# [MATERIAL PROVIDED]
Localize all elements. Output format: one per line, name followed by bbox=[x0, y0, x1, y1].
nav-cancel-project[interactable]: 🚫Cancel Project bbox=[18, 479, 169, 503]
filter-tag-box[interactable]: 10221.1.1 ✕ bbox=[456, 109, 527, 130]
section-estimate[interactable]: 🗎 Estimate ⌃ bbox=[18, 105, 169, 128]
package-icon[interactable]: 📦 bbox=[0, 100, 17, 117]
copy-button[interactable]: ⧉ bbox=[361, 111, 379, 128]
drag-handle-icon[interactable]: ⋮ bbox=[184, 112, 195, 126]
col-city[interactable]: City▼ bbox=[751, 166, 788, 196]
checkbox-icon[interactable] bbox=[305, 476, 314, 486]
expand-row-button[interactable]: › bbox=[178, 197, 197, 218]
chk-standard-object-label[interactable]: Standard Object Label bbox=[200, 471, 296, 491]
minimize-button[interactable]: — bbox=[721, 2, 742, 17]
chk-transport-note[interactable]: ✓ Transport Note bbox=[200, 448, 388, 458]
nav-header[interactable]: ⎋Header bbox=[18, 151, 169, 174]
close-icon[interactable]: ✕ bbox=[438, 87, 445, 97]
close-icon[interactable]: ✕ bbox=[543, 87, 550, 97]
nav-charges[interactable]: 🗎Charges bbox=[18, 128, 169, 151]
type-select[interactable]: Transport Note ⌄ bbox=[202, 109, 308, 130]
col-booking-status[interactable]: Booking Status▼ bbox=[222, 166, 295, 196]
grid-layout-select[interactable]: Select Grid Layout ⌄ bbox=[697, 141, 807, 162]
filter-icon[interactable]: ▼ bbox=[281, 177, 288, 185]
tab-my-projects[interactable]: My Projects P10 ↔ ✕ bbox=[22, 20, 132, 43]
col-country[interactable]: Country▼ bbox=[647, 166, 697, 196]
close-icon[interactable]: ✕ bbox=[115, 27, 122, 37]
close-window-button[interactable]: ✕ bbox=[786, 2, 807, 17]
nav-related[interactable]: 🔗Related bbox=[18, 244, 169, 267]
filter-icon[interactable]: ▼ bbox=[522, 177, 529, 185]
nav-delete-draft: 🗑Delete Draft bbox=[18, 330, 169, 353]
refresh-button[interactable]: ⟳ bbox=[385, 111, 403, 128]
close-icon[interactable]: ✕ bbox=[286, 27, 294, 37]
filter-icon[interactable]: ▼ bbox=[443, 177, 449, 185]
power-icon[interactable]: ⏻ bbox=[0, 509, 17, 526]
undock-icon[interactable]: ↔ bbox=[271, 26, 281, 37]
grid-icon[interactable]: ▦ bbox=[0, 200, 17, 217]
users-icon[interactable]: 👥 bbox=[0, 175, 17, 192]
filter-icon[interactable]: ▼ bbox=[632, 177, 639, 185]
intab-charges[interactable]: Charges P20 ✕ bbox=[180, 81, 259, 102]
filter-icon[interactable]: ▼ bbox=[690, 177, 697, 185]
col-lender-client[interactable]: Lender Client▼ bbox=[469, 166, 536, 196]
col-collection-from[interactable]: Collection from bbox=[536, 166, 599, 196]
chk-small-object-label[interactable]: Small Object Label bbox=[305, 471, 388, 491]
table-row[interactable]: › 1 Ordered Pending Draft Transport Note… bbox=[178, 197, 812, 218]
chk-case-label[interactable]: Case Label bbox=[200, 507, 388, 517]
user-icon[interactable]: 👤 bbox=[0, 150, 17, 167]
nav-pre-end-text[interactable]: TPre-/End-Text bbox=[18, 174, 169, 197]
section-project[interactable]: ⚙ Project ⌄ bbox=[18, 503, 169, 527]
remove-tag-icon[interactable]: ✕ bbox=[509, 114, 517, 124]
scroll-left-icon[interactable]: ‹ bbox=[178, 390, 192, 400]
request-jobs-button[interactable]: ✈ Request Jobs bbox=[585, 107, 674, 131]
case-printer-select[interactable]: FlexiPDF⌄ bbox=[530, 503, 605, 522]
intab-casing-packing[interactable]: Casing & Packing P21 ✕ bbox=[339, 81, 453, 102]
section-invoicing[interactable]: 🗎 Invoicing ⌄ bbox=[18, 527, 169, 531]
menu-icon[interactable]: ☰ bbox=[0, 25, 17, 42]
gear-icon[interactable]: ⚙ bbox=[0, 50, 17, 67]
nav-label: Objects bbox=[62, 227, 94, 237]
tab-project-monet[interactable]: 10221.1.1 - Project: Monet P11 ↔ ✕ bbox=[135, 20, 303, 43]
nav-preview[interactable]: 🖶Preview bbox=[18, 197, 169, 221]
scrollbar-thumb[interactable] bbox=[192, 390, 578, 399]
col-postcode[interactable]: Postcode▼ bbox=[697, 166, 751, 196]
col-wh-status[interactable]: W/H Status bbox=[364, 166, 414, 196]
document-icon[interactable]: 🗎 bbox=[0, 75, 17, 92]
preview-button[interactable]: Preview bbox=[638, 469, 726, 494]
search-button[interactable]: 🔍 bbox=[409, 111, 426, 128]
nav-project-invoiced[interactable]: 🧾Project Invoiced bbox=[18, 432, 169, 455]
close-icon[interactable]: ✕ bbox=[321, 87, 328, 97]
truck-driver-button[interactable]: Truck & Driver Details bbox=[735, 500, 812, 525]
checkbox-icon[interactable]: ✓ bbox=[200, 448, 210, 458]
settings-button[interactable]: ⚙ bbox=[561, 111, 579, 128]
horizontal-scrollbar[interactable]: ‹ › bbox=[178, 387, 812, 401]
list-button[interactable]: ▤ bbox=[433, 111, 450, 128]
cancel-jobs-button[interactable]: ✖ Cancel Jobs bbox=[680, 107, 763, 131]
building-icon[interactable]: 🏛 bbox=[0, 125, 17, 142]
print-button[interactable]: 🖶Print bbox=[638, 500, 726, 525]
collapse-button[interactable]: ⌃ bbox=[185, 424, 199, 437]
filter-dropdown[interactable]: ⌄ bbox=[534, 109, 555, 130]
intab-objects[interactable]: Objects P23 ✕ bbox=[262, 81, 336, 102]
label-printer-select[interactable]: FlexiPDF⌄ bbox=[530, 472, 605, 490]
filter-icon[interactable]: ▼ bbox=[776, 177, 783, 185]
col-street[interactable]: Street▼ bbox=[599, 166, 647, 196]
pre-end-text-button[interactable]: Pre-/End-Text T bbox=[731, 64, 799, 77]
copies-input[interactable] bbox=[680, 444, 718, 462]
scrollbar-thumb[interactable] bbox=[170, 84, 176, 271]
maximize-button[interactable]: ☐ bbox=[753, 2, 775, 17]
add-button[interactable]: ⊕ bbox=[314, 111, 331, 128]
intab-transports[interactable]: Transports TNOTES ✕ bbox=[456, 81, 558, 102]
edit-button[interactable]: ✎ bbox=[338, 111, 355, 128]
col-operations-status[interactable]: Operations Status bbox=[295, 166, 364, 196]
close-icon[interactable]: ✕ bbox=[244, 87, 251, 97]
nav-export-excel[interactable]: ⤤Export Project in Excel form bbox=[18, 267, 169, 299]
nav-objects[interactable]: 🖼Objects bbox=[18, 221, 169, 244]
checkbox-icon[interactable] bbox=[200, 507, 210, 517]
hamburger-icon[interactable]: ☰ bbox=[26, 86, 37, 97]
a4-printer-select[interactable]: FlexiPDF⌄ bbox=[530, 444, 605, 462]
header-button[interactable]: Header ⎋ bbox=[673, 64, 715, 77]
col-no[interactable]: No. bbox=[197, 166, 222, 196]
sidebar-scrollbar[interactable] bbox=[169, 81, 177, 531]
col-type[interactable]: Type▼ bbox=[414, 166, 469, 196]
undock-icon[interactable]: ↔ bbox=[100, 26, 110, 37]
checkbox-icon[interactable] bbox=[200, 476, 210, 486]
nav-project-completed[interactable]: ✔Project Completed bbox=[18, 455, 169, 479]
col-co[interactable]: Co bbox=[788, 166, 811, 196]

# [YOUR ASSIGNMENT]
Copy out all lines of the listing above that include "filter".

# [SOLUTION BELOW]
filter-tag-box[interactable]: 10221.1.1 ✕ bbox=[456, 109, 527, 130]
filter-icon[interactable]: ▼ bbox=[281, 177, 288, 185]
filter-icon[interactable]: ▼ bbox=[522, 177, 529, 185]
filter-icon[interactable]: ▼ bbox=[443, 177, 449, 185]
filter-icon[interactable]: ▼ bbox=[632, 177, 639, 185]
filter-icon[interactable]: ▼ bbox=[690, 177, 697, 185]
filter-dropdown[interactable]: ⌄ bbox=[534, 109, 555, 130]
filter-icon[interactable]: ▼ bbox=[776, 177, 783, 185]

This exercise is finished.